Ryan Lee

Ryan Lee: The war at home

Transgender women are being lynched in America, and people are making jokes about it on nationally syndicated radio shows. There may be no ropes in this modern version of societal-condoned killing, but the lives and deaths of transgender women are as much a spectacle as the strange fruit that regularly hanged above mobs of white folks a little more than half a century ago, with vengeance being an acceptable defense for murder, and death being a source of community merriment.

“If one did that to me,” comedian Lil Duval said while appearing on “The Breakfast Club,” a New York-based show that is broadcast online and on black radio stations across the country.

“If you had sex with [a transgender woman] and they didn’t reveal they were a boy,” host Charlamagne Tha God clarified for listeners.
“And they didn’t tell me,” Lil Duval continued, “I’m gonna be so mad I’m probably gonna want to kill them.”

The in-studio camera shows Lil Duval sticking out his tongue to punctuate his humor, or for whatever reason heterosexual men thrust their tongues in the direction of another man. While the laughs are a bit delayed, the studio soon erupts in jubilant bigotry.
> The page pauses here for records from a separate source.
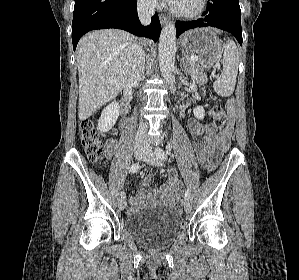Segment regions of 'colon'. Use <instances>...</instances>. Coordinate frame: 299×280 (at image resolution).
Returning a JSON list of instances; mask_svg holds the SVG:
<instances>
[{
	"instance_id": "colon-1",
	"label": "colon",
	"mask_w": 299,
	"mask_h": 280,
	"mask_svg": "<svg viewBox=\"0 0 299 280\" xmlns=\"http://www.w3.org/2000/svg\"><path fill=\"white\" fill-rule=\"evenodd\" d=\"M232 107L233 103L230 102ZM213 124L217 129L221 128L226 122V113L220 106H215L212 111ZM80 142L81 145L92 163H102L105 161L106 153L100 140V133L96 124L91 120L83 121L80 125ZM203 168L208 169L210 160L207 156L200 158ZM177 211H182V201H177L174 205Z\"/></svg>"
}]
</instances>
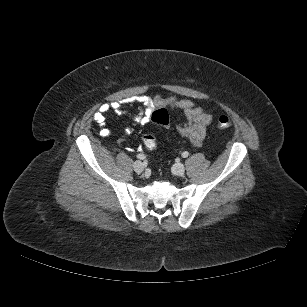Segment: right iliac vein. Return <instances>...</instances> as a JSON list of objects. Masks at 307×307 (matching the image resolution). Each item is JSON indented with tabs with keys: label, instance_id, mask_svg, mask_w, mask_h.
I'll return each mask as SVG.
<instances>
[{
	"label": "right iliac vein",
	"instance_id": "63e3f726",
	"mask_svg": "<svg viewBox=\"0 0 307 307\" xmlns=\"http://www.w3.org/2000/svg\"><path fill=\"white\" fill-rule=\"evenodd\" d=\"M133 168L135 172L141 173L144 170L145 166L141 161H136L133 164Z\"/></svg>",
	"mask_w": 307,
	"mask_h": 307
}]
</instances>
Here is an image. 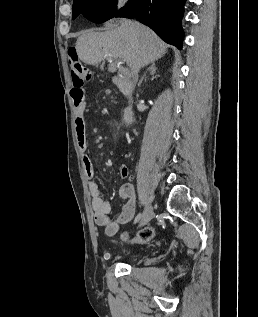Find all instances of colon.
Instances as JSON below:
<instances>
[{"mask_svg":"<svg viewBox=\"0 0 258 317\" xmlns=\"http://www.w3.org/2000/svg\"><path fill=\"white\" fill-rule=\"evenodd\" d=\"M67 56L73 84L84 86L89 83L93 79V71L81 63L75 46L69 47ZM153 235L154 228L152 226H148L140 230L130 241L133 243H145L149 241ZM122 237L125 241L129 240V235L127 233H124Z\"/></svg>","mask_w":258,"mask_h":317,"instance_id":"5ec220e1","label":"colon"}]
</instances>
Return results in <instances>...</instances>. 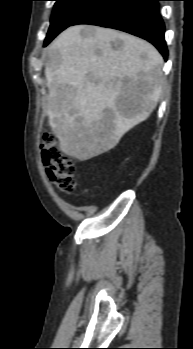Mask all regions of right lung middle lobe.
<instances>
[{
  "label": "right lung middle lobe",
  "instance_id": "obj_1",
  "mask_svg": "<svg viewBox=\"0 0 193 349\" xmlns=\"http://www.w3.org/2000/svg\"><path fill=\"white\" fill-rule=\"evenodd\" d=\"M51 24L45 39L46 46L62 30L84 14L100 0H55Z\"/></svg>",
  "mask_w": 193,
  "mask_h": 349
}]
</instances>
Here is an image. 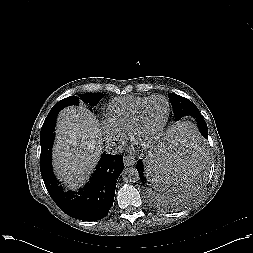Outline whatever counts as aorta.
<instances>
[{
	"label": "aorta",
	"mask_w": 253,
	"mask_h": 253,
	"mask_svg": "<svg viewBox=\"0 0 253 253\" xmlns=\"http://www.w3.org/2000/svg\"><path fill=\"white\" fill-rule=\"evenodd\" d=\"M122 179L126 183H135L139 180V173L136 168H125L122 172Z\"/></svg>",
	"instance_id": "762f6f07"
}]
</instances>
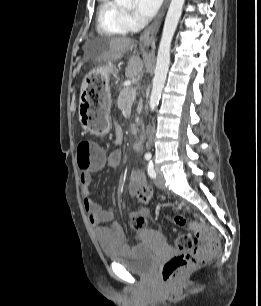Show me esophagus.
I'll return each mask as SVG.
<instances>
[{
    "label": "esophagus",
    "mask_w": 261,
    "mask_h": 306,
    "mask_svg": "<svg viewBox=\"0 0 261 306\" xmlns=\"http://www.w3.org/2000/svg\"><path fill=\"white\" fill-rule=\"evenodd\" d=\"M170 0H164L162 7L158 14L156 15L155 19L152 21V23L145 29V31L142 33L140 37V46L141 48H153L155 43V35L156 32L163 20V17L165 15L166 9L168 7Z\"/></svg>",
    "instance_id": "obj_1"
}]
</instances>
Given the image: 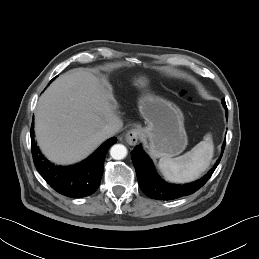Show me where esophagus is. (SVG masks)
I'll return each mask as SVG.
<instances>
[{
    "mask_svg": "<svg viewBox=\"0 0 259 259\" xmlns=\"http://www.w3.org/2000/svg\"><path fill=\"white\" fill-rule=\"evenodd\" d=\"M140 136H141V131L138 128H133L127 131L124 139L129 145L134 146L138 142Z\"/></svg>",
    "mask_w": 259,
    "mask_h": 259,
    "instance_id": "34e87169",
    "label": "esophagus"
}]
</instances>
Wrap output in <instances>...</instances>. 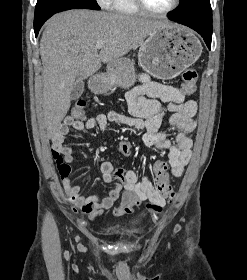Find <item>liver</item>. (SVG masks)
I'll return each mask as SVG.
<instances>
[{
  "instance_id": "liver-1",
  "label": "liver",
  "mask_w": 247,
  "mask_h": 280,
  "mask_svg": "<svg viewBox=\"0 0 247 280\" xmlns=\"http://www.w3.org/2000/svg\"><path fill=\"white\" fill-rule=\"evenodd\" d=\"M172 25L138 17L93 11L68 10L53 16L40 41L43 65V110L48 136L55 134L71 105L76 80L97 72L127 54L161 27ZM103 47L98 53L96 45Z\"/></svg>"
}]
</instances>
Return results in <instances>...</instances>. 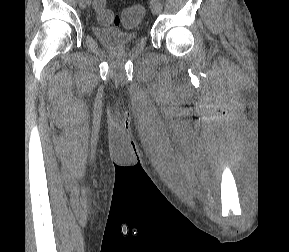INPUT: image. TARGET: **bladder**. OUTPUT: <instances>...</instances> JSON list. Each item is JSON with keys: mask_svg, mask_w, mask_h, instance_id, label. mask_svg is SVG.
Returning <instances> with one entry per match:
<instances>
[{"mask_svg": "<svg viewBox=\"0 0 289 252\" xmlns=\"http://www.w3.org/2000/svg\"><path fill=\"white\" fill-rule=\"evenodd\" d=\"M95 37L109 47H123L135 43L139 37L137 31H122L112 27L93 26Z\"/></svg>", "mask_w": 289, "mask_h": 252, "instance_id": "bladder-1", "label": "bladder"}]
</instances>
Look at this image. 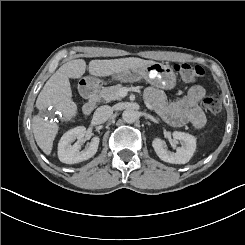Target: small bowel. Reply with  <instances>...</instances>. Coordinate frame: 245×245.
<instances>
[{
  "label": "small bowel",
  "instance_id": "c3829d8e",
  "mask_svg": "<svg viewBox=\"0 0 245 245\" xmlns=\"http://www.w3.org/2000/svg\"><path fill=\"white\" fill-rule=\"evenodd\" d=\"M205 94V89L201 85H194L184 98L168 102L160 89L149 87L145 91V100L169 125L180 127L191 124L199 129L206 124V116L201 108Z\"/></svg>",
  "mask_w": 245,
  "mask_h": 245
}]
</instances>
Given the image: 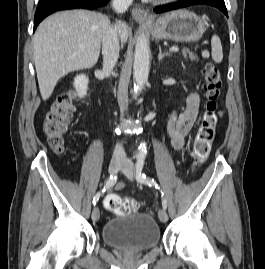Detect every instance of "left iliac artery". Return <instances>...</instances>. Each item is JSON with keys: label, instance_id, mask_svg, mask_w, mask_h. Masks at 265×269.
Here are the masks:
<instances>
[{"label": "left iliac artery", "instance_id": "obj_1", "mask_svg": "<svg viewBox=\"0 0 265 269\" xmlns=\"http://www.w3.org/2000/svg\"><path fill=\"white\" fill-rule=\"evenodd\" d=\"M144 162H145V157L144 156H140L137 160V164H136V180L140 183L143 184H147L149 186H154L156 189H160L158 183L154 180V179H150L148 178L143 172V166H144ZM161 196H162V206L163 209L167 208V202L164 196V192H162L161 190Z\"/></svg>", "mask_w": 265, "mask_h": 269}]
</instances>
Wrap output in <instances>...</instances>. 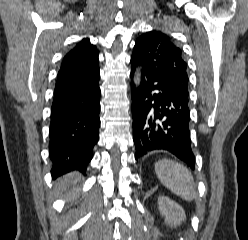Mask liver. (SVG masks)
I'll use <instances>...</instances> for the list:
<instances>
[{"label":"liver","mask_w":248,"mask_h":240,"mask_svg":"<svg viewBox=\"0 0 248 240\" xmlns=\"http://www.w3.org/2000/svg\"><path fill=\"white\" fill-rule=\"evenodd\" d=\"M79 178H80V175L77 172H73V173L65 175L60 182L59 189L60 187L61 189L67 188L68 185L77 182Z\"/></svg>","instance_id":"1"}]
</instances>
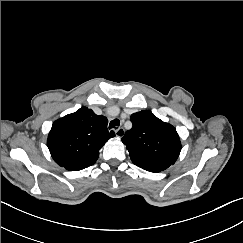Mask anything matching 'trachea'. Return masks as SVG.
<instances>
[{"label":"trachea","instance_id":"obj_1","mask_svg":"<svg viewBox=\"0 0 243 243\" xmlns=\"http://www.w3.org/2000/svg\"><path fill=\"white\" fill-rule=\"evenodd\" d=\"M120 125V121H119V119H114V120H112L111 122H110V124H109V129H111V128H116L117 126H119Z\"/></svg>","mask_w":243,"mask_h":243}]
</instances>
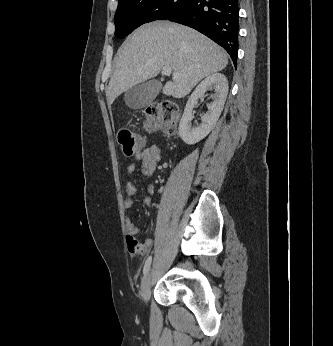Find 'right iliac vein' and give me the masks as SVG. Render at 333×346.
Wrapping results in <instances>:
<instances>
[{
    "instance_id": "obj_1",
    "label": "right iliac vein",
    "mask_w": 333,
    "mask_h": 346,
    "mask_svg": "<svg viewBox=\"0 0 333 346\" xmlns=\"http://www.w3.org/2000/svg\"><path fill=\"white\" fill-rule=\"evenodd\" d=\"M151 293V274L148 272L141 283V296L145 303L148 302Z\"/></svg>"
}]
</instances>
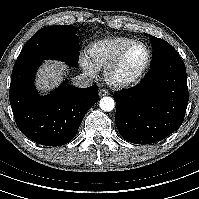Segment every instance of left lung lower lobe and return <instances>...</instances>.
I'll use <instances>...</instances> for the list:
<instances>
[{
	"label": "left lung lower lobe",
	"mask_w": 199,
	"mask_h": 199,
	"mask_svg": "<svg viewBox=\"0 0 199 199\" xmlns=\"http://www.w3.org/2000/svg\"><path fill=\"white\" fill-rule=\"evenodd\" d=\"M114 99L116 125L126 141L149 144L166 138L181 126L189 100L181 57L152 64L139 85L116 92Z\"/></svg>",
	"instance_id": "0a47b994"
}]
</instances>
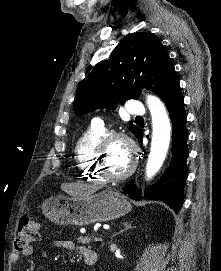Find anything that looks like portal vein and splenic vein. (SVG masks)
<instances>
[{
  "mask_svg": "<svg viewBox=\"0 0 221 271\" xmlns=\"http://www.w3.org/2000/svg\"><path fill=\"white\" fill-rule=\"evenodd\" d=\"M93 241L94 242H103V237H94Z\"/></svg>",
  "mask_w": 221,
  "mask_h": 271,
  "instance_id": "portal-vein-and-splenic-vein-1",
  "label": "portal vein and splenic vein"
}]
</instances>
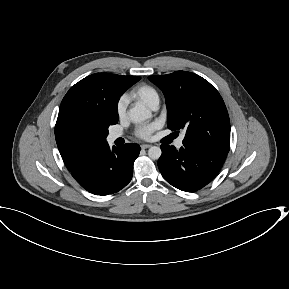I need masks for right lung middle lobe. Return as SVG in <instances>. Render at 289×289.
Listing matches in <instances>:
<instances>
[{
    "label": "right lung middle lobe",
    "instance_id": "obj_1",
    "mask_svg": "<svg viewBox=\"0 0 289 289\" xmlns=\"http://www.w3.org/2000/svg\"><path fill=\"white\" fill-rule=\"evenodd\" d=\"M121 95V94H120ZM119 95V96H120ZM119 96L116 98V101L112 107V113L110 116V120L103 124L102 126V138H106L108 135V127L110 125H114L118 122V112H117V102L119 100ZM84 139H90L89 136H85Z\"/></svg>",
    "mask_w": 289,
    "mask_h": 289
}]
</instances>
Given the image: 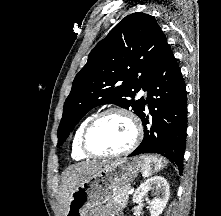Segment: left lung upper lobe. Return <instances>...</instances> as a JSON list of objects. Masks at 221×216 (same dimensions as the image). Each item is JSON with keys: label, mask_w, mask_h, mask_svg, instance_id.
Masks as SVG:
<instances>
[{"label": "left lung upper lobe", "mask_w": 221, "mask_h": 216, "mask_svg": "<svg viewBox=\"0 0 221 216\" xmlns=\"http://www.w3.org/2000/svg\"><path fill=\"white\" fill-rule=\"evenodd\" d=\"M168 43L155 18L133 13L119 22L90 52L86 65L75 76L58 128L63 144L80 119L93 107L113 103L132 108L140 117L148 81ZM130 97L131 99H127Z\"/></svg>", "instance_id": "5c2ea615"}]
</instances>
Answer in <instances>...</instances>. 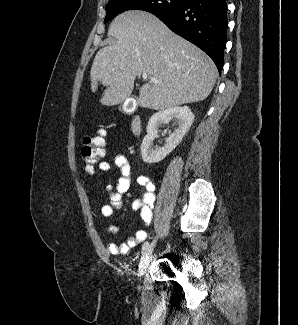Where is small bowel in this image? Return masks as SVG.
Listing matches in <instances>:
<instances>
[{
    "label": "small bowel",
    "mask_w": 298,
    "mask_h": 325,
    "mask_svg": "<svg viewBox=\"0 0 298 325\" xmlns=\"http://www.w3.org/2000/svg\"><path fill=\"white\" fill-rule=\"evenodd\" d=\"M99 168L111 175L120 174L115 185H107L106 189L109 192L110 203L105 204L101 208V214L104 217H110L113 213L119 210L122 206V199L128 192L131 184L132 166L127 158L121 154L113 155L112 162H100ZM137 184L141 189L142 196L132 203V210L139 212L141 219L146 225L151 223L153 217V209L155 205V185L147 176H139ZM107 231L115 235L118 232L116 226H109ZM147 233L144 230H139L135 234L129 236L125 243L116 244L109 243L107 251L112 255H123L146 239Z\"/></svg>",
    "instance_id": "obj_1"
}]
</instances>
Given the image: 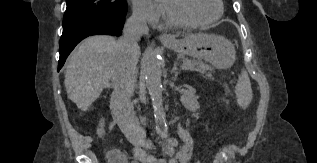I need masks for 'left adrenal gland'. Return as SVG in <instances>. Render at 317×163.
Segmentation results:
<instances>
[{
    "label": "left adrenal gland",
    "mask_w": 317,
    "mask_h": 163,
    "mask_svg": "<svg viewBox=\"0 0 317 163\" xmlns=\"http://www.w3.org/2000/svg\"><path fill=\"white\" fill-rule=\"evenodd\" d=\"M174 72H176V74H178L177 61H174V65H173V68L171 70V73H174Z\"/></svg>",
    "instance_id": "1"
}]
</instances>
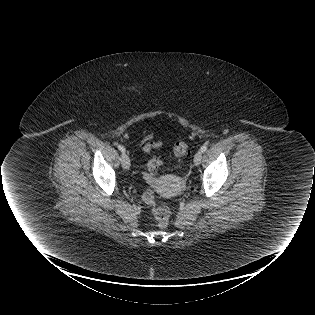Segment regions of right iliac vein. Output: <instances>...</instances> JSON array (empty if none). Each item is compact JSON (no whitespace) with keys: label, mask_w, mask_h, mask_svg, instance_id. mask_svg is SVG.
<instances>
[{"label":"right iliac vein","mask_w":315,"mask_h":315,"mask_svg":"<svg viewBox=\"0 0 315 315\" xmlns=\"http://www.w3.org/2000/svg\"><path fill=\"white\" fill-rule=\"evenodd\" d=\"M121 164L124 169L129 170L130 168V159L127 154L123 153L121 156Z\"/></svg>","instance_id":"63e3f726"}]
</instances>
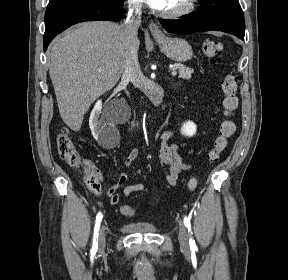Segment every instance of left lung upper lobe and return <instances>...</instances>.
Wrapping results in <instances>:
<instances>
[{
	"label": "left lung upper lobe",
	"mask_w": 288,
	"mask_h": 280,
	"mask_svg": "<svg viewBox=\"0 0 288 280\" xmlns=\"http://www.w3.org/2000/svg\"><path fill=\"white\" fill-rule=\"evenodd\" d=\"M204 14L229 21L230 23L245 29V21L242 8L238 0H198Z\"/></svg>",
	"instance_id": "left-lung-upper-lobe-1"
}]
</instances>
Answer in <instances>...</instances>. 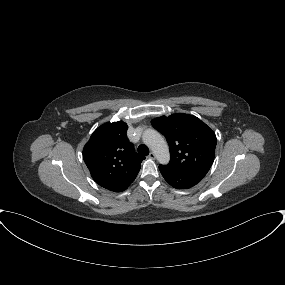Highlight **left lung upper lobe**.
Instances as JSON below:
<instances>
[{
	"instance_id": "obj_1",
	"label": "left lung upper lobe",
	"mask_w": 285,
	"mask_h": 285,
	"mask_svg": "<svg viewBox=\"0 0 285 285\" xmlns=\"http://www.w3.org/2000/svg\"><path fill=\"white\" fill-rule=\"evenodd\" d=\"M169 144L170 162L164 167L183 174H207L216 147L215 133L199 118L188 114H172L152 120Z\"/></svg>"
}]
</instances>
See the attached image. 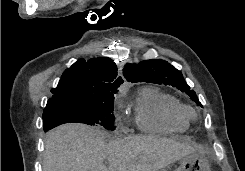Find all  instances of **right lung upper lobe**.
<instances>
[{
    "mask_svg": "<svg viewBox=\"0 0 245 171\" xmlns=\"http://www.w3.org/2000/svg\"><path fill=\"white\" fill-rule=\"evenodd\" d=\"M122 83L121 77L117 78V66L110 58H94L87 62L79 59L64 71L58 86L51 90L53 96L48 102L114 96Z\"/></svg>",
    "mask_w": 245,
    "mask_h": 171,
    "instance_id": "right-lung-upper-lobe-1",
    "label": "right lung upper lobe"
}]
</instances>
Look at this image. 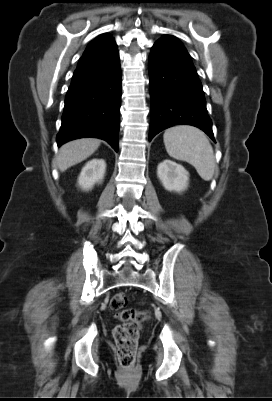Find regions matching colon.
<instances>
[{
    "mask_svg": "<svg viewBox=\"0 0 272 401\" xmlns=\"http://www.w3.org/2000/svg\"><path fill=\"white\" fill-rule=\"evenodd\" d=\"M126 304L127 296L124 293H117L112 297L110 307L122 321L113 332L118 359L123 368L130 369L134 366L136 359L140 324L148 318L149 314L145 311L125 308Z\"/></svg>",
    "mask_w": 272,
    "mask_h": 401,
    "instance_id": "obj_1",
    "label": "colon"
}]
</instances>
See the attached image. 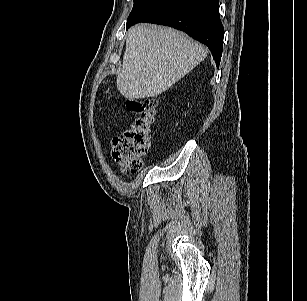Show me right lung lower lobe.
Returning <instances> with one entry per match:
<instances>
[{
	"instance_id": "1",
	"label": "right lung lower lobe",
	"mask_w": 307,
	"mask_h": 301,
	"mask_svg": "<svg viewBox=\"0 0 307 301\" xmlns=\"http://www.w3.org/2000/svg\"><path fill=\"white\" fill-rule=\"evenodd\" d=\"M139 22L167 25L186 32L209 47L219 67L224 37L219 0H165L126 28Z\"/></svg>"
}]
</instances>
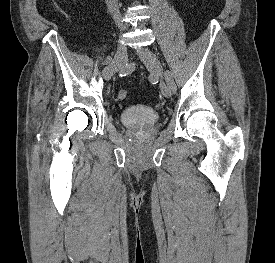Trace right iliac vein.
Here are the masks:
<instances>
[{
  "mask_svg": "<svg viewBox=\"0 0 275 263\" xmlns=\"http://www.w3.org/2000/svg\"><path fill=\"white\" fill-rule=\"evenodd\" d=\"M127 58V47L124 44H119L114 54L112 62L103 71V77L105 80L111 79L114 73L120 68L123 62Z\"/></svg>",
  "mask_w": 275,
  "mask_h": 263,
  "instance_id": "63e3f726",
  "label": "right iliac vein"
}]
</instances>
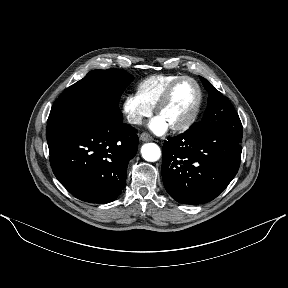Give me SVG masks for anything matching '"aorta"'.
<instances>
[{
  "mask_svg": "<svg viewBox=\"0 0 288 288\" xmlns=\"http://www.w3.org/2000/svg\"><path fill=\"white\" fill-rule=\"evenodd\" d=\"M142 157L149 162H155L161 157V150L155 143L144 144L141 148Z\"/></svg>",
  "mask_w": 288,
  "mask_h": 288,
  "instance_id": "obj_1",
  "label": "aorta"
}]
</instances>
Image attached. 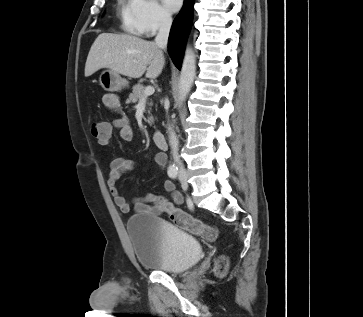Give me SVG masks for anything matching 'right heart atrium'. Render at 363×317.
<instances>
[{"label":"right heart atrium","instance_id":"1","mask_svg":"<svg viewBox=\"0 0 363 317\" xmlns=\"http://www.w3.org/2000/svg\"><path fill=\"white\" fill-rule=\"evenodd\" d=\"M136 33L152 36L167 28L171 23L170 15L156 0H132Z\"/></svg>","mask_w":363,"mask_h":317}]
</instances>
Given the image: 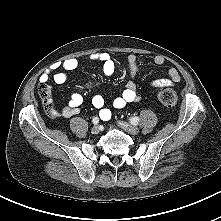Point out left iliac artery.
<instances>
[{
    "label": "left iliac artery",
    "instance_id": "44dca946",
    "mask_svg": "<svg viewBox=\"0 0 221 221\" xmlns=\"http://www.w3.org/2000/svg\"><path fill=\"white\" fill-rule=\"evenodd\" d=\"M129 122H130L131 124H133V125H137L138 122H139V117H131V118L129 119Z\"/></svg>",
    "mask_w": 221,
    "mask_h": 221
}]
</instances>
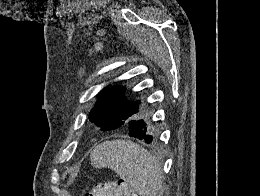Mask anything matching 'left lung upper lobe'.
Returning a JSON list of instances; mask_svg holds the SVG:
<instances>
[{"mask_svg":"<svg viewBox=\"0 0 260 196\" xmlns=\"http://www.w3.org/2000/svg\"><path fill=\"white\" fill-rule=\"evenodd\" d=\"M124 87H106L101 91V96L97 105L91 110L89 119L101 128L103 131L115 130L118 128H128L130 123H144L148 127V132L152 133L153 141L157 139L158 127L154 121L151 109L146 106H140L139 101L128 102L125 100L123 93ZM112 107H127L133 110V114L124 122L118 124L101 122L100 117Z\"/></svg>","mask_w":260,"mask_h":196,"instance_id":"5c2ea615","label":"left lung upper lobe"}]
</instances>
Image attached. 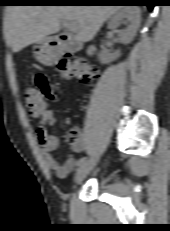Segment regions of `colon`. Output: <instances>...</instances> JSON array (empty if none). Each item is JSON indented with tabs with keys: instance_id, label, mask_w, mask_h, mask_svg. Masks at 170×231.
<instances>
[{
	"instance_id": "colon-1",
	"label": "colon",
	"mask_w": 170,
	"mask_h": 231,
	"mask_svg": "<svg viewBox=\"0 0 170 231\" xmlns=\"http://www.w3.org/2000/svg\"><path fill=\"white\" fill-rule=\"evenodd\" d=\"M56 70L62 78L75 77L86 84L94 81L99 75L97 67L91 65L86 59L71 55L62 57L56 66ZM24 98L32 116L38 117L46 109L45 96L39 89L34 87L25 88ZM79 135L80 132L76 128L69 131L71 140L76 139Z\"/></svg>"
}]
</instances>
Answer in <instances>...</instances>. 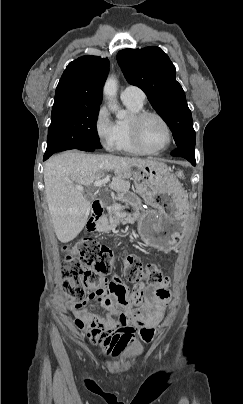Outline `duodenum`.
<instances>
[{
    "instance_id": "duodenum-1",
    "label": "duodenum",
    "mask_w": 243,
    "mask_h": 404,
    "mask_svg": "<svg viewBox=\"0 0 243 404\" xmlns=\"http://www.w3.org/2000/svg\"><path fill=\"white\" fill-rule=\"evenodd\" d=\"M120 198L122 200H127V197L125 195H120ZM104 210V203L101 200H96L92 204V216L88 222V230L89 231H94L95 230V224L97 219L101 216L102 212Z\"/></svg>"
}]
</instances>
“You might’ve already slept with one and don’t know – you in Atlanta now,” Charlamagne joked, honoring the conspiracy theory among many straight black folks that heterosexual African-American men once existed in Atlanta, but they, and a good number of visitors since, were all tricked by transgender girls or turned out by DL gangs.

I’m curious what jokes Charlamagne and Lil Duval would perform at the funeral of TeeTee Dangerfield, a young transwoman in Atlanta who was murdered a few days after “The Breakfast Club” got a hearty laugh about such killings. Dangerfield was at least the 16th transgender woman murdered in the U.S. in 2017, and the second to be killed in Georgia in barely a month.

“Hearing my little cousin is no longer here has just crushed my soul,” one of Dangerfield’s relatives wrote on Facebook. “I can’t even find the words to express the hurt I have right now.”

“I just can’t stop thinking about my cousin,” wrote another. “What a beautiful soul.”

As more families learn to cope after their transgender loved one is executed, more radio programs will mock and misrepresent transgender lives, more strangers will share eye rolls, head shakes and scoffs with other strangers when a clockable T-girl walks by.

What is the world coming to, their expressions say to each other. Back in the day …

And of course “back in the day” almost always means awful things for the minority group being discussed, but it also means yesterday and last week for transgender Americans.

Transgender soldiers have offered their service and their life for the protection of this country, and their commander in chief has told them their offering is worth nothing, their service unneeded, “in any capacity.” Like every other unsober proposal Donald Trump has made thus far in his presidential bender, it seems doubtful he’ll be able to turn his transgender troop ban into military policy, but his incompetency does not soften his assault on transgender dignity.

Whether Trump allows transgender Americans to go fight other countries or not, the war on the homefront is ongoing, and the stakes just as life-or-death.